▶ [Your objective]: With nothing added or dropped, output every record below exactly.
---------- Data ----------
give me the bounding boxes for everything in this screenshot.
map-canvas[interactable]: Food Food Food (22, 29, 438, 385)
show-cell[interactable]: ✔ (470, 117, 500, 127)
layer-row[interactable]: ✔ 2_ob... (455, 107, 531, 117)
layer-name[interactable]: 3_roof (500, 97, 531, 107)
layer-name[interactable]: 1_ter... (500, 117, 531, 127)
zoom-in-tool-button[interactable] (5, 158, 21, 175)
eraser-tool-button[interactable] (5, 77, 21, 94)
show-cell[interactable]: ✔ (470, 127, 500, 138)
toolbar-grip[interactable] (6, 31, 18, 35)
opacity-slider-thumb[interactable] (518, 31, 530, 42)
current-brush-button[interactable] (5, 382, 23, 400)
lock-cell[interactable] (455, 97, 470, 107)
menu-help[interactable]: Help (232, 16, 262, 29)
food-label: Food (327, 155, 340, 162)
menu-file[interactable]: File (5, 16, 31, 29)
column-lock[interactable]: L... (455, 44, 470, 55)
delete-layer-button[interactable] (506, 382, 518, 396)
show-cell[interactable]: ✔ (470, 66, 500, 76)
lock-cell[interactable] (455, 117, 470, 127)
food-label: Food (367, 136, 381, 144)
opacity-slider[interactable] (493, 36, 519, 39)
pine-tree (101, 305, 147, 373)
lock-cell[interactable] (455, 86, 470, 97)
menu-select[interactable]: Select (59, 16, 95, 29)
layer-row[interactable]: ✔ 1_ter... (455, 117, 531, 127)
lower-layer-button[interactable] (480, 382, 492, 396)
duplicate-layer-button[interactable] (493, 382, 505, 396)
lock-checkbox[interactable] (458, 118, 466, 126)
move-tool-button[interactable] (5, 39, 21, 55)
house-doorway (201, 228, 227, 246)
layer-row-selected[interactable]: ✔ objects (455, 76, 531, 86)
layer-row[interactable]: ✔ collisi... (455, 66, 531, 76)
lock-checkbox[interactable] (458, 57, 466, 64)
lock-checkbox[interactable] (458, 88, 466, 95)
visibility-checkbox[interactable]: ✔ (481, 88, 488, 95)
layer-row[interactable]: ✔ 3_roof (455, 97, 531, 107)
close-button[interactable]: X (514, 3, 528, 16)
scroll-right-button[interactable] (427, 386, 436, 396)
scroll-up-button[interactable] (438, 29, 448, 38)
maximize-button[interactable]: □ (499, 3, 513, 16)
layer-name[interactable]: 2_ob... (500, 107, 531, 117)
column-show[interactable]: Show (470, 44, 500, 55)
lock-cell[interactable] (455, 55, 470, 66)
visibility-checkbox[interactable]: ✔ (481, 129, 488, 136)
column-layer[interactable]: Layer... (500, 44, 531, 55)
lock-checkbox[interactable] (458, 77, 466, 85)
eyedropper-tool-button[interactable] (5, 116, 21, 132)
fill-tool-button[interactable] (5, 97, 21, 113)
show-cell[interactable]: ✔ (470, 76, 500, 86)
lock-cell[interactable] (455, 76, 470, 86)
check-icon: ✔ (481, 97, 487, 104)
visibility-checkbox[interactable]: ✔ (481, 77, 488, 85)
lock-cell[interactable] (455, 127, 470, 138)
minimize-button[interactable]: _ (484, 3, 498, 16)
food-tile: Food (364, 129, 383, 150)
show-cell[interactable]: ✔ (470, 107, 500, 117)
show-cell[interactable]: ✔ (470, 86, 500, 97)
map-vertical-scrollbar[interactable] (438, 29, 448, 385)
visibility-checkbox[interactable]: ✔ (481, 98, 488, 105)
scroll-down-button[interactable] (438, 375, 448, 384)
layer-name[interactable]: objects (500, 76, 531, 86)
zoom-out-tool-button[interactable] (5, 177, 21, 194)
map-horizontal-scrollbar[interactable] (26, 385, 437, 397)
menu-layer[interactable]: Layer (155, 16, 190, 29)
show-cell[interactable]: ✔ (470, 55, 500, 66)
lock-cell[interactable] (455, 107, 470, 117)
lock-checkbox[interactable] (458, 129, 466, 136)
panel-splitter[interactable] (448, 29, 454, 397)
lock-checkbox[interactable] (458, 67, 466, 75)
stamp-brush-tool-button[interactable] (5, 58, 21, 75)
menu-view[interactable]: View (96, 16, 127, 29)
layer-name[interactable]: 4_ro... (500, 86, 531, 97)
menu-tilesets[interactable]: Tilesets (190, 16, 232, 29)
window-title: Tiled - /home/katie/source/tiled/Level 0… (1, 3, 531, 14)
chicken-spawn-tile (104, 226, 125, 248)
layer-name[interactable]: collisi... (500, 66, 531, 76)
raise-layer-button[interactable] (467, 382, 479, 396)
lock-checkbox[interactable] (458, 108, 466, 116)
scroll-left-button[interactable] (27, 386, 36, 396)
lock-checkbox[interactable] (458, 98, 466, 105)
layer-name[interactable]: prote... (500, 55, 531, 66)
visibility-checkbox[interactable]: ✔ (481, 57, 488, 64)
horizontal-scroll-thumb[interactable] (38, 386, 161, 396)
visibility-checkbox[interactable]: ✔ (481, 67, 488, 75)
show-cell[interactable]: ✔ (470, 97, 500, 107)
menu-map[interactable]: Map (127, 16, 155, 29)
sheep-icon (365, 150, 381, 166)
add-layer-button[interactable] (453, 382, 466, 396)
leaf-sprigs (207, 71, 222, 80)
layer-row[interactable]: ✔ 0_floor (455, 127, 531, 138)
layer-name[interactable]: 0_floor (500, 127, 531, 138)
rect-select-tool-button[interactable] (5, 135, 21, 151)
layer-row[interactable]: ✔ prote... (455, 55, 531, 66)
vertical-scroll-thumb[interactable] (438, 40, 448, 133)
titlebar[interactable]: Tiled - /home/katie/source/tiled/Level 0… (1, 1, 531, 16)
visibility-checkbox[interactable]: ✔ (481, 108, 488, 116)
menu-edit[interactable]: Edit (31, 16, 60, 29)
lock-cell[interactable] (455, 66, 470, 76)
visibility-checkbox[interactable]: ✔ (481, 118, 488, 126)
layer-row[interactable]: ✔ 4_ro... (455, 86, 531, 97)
----------
▶ [The completed task]:
give me the bounding boxes for everything in this screenshot.
map-canvas[interactable]: Food Food Food (22, 29, 438, 385)
show-cell[interactable]: ✔ (470, 117, 500, 127)
layer-row[interactable]: ✔ 2_ob... (455, 107, 531, 117)
layer-name[interactable]: 3_roof (500, 97, 531, 107)
layer-name[interactable]: 1_ter... (500, 117, 531, 127)
zoom-in-tool-button[interactable] (5, 158, 21, 175)
eraser-tool-button[interactable] (5, 77, 21, 94)
show-cell[interactable]: ✔ (470, 127, 500, 138)
toolbar-grip[interactable] (6, 31, 18, 35)
opacity-slider-thumb[interactable] (518, 31, 530, 42)
current-brush-button[interactable] (5, 382, 23, 400)
lock-cell[interactable] (455, 97, 470, 107)
menu-help[interactable]: Help (232, 16, 262, 29)
food-label: Food (327, 155, 340, 162)
menu-file[interactable]: File (5, 16, 31, 29)
column-lock[interactable]: L... (455, 44, 470, 55)
delete-layer-button[interactable] (506, 382, 518, 396)
show-cell[interactable]: ✔ (470, 66, 500, 76)
lock-cell[interactable] (455, 117, 470, 127)
food-label: Food (367, 136, 381, 144)
opacity-slider[interactable] (493, 36, 519, 39)
pine-tree (101, 305, 147, 373)
lock-cell[interactable] (455, 86, 470, 97)
menu-select[interactable]: Select (59, 16, 95, 29)
layer-row[interactable]: ✔ 1_ter... (455, 117, 531, 127)
lower-layer-button[interactable] (480, 382, 492, 396)
duplicate-layer-button[interactable] (493, 382, 505, 396)
lock-checkbox[interactable] (458, 118, 466, 126)
move-tool-button[interactable] (5, 39, 21, 55)
house-doorway (201, 228, 227, 246)
layer-row-selected[interactable]: ✔ objects (455, 76, 531, 86)
layer-row[interactable]: ✔ collisi... (455, 66, 531, 76)
lock-checkbox[interactable] (458, 57, 466, 64)
lock-checkbox[interactable] (458, 88, 466, 95)
visibility-checkbox[interactable]: ✔ (481, 88, 488, 95)
layer-row[interactable]: ✔ 3_roof (455, 97, 531, 107)
close-button[interactable]: X (514, 3, 528, 16)
scroll-right-button[interactable] (427, 386, 436, 396)
scroll-up-button[interactable] (438, 29, 448, 38)
maximize-button[interactable]: □ (499, 3, 513, 16)
layer-name[interactable]: 2_ob... (500, 107, 531, 117)
column-show[interactable]: Show (470, 44, 500, 55)
lock-cell[interactable] (455, 55, 470, 66)
visibility-checkbox[interactable]: ✔ (481, 129, 488, 136)
column-layer[interactable]: Layer... (500, 44, 531, 55)
lock-checkbox[interactable] (458, 77, 466, 85)
eyedropper-tool-button[interactable] (5, 116, 21, 132)
fill-tool-button[interactable] (5, 97, 21, 113)
show-cell[interactable]: ✔ (470, 76, 500, 86)
lock-cell[interactable] (455, 76, 470, 86)
check-icon: ✔ (481, 97, 487, 104)
visibility-checkbox[interactable]: ✔ (481, 77, 488, 85)
lock-cell[interactable] (455, 127, 470, 138)
minimize-button[interactable]: _ (484, 3, 498, 16)
food-tile: Food (364, 129, 383, 150)
show-cell[interactable]: ✔ (470, 107, 500, 117)
show-cell[interactable]: ✔ (470, 86, 500, 97)
map-vertical-scrollbar[interactable] (438, 29, 448, 385)
visibility-checkbox[interactable]: ✔ (481, 98, 488, 105)
scroll-down-button[interactable] (438, 375, 448, 384)
layer-name[interactable]: objects (500, 76, 531, 86)
zoom-out-tool-button[interactable] (5, 177, 21, 194)
map-horizontal-scrollbar[interactable] (26, 385, 437, 397)
menu-layer[interactable]: Layer (155, 16, 190, 29)
show-cell[interactable]: ✔ (470, 55, 500, 66)
lock-cell[interactable] (455, 107, 470, 117)
lock-checkbox[interactable] (458, 129, 466, 136)
panel-splitter[interactable] (448, 29, 454, 397)
lock-checkbox[interactable] (458, 67, 466, 75)
stamp-brush-tool-button[interactable] (5, 58, 21, 75)
menu-view[interactable]: View (96, 16, 127, 29)
layer-name[interactable]: 4_ro... (500, 86, 531, 97)
menu-tilesets[interactable]: Tilesets (190, 16, 232, 29)
window-title: Tiled - /home/katie/source/tiled/Level 0… (1, 3, 531, 14)
chicken-spawn-tile (104, 226, 125, 248)
layer-name[interactable]: collisi... (500, 66, 531, 76)
raise-layer-button[interactable] (467, 382, 479, 396)
lock-checkbox[interactable] (458, 108, 466, 116)
scroll-left-button[interactable] (27, 386, 36, 396)
lock-checkbox[interactable] (458, 98, 466, 105)
layer-name[interactable]: prote... (500, 55, 531, 66)
visibility-checkbox[interactable]: ✔ (481, 57, 488, 64)
horizontal-scroll-thumb[interactable] (38, 386, 161, 396)
visibility-checkbox[interactable]: ✔ (481, 67, 488, 75)
show-cell[interactable]: ✔ (470, 97, 500, 107)
menu-map[interactable]: Map (127, 16, 155, 29)
sheep-icon (365, 150, 381, 166)
add-layer-button[interactable] (453, 382, 466, 396)
leaf-sprigs (207, 71, 222, 80)
layer-row[interactable]: ✔ 0_floor (455, 127, 531, 138)
layer-name[interactable]: 0_floor (500, 127, 531, 138)
rect-select-tool-button[interactable] (5, 135, 21, 151)
layer-row[interactable]: ✔ prote... (455, 55, 531, 66)
vertical-scroll-thumb[interactable] (438, 40, 448, 133)
titlebar[interactable]: Tiled - /home/katie/source/tiled/Level 0… (1, 1, 531, 16)
visibility-checkbox[interactable]: ✔ (481, 108, 488, 116)
menu-edit[interactable]: Edit (31, 16, 60, 29)
lock-cell[interactable] (455, 66, 470, 76)
visibility-checkbox[interactable]: ✔ (481, 118, 488, 126)
layer-row[interactable]: ✔ 4_ro... (455, 86, 531, 97)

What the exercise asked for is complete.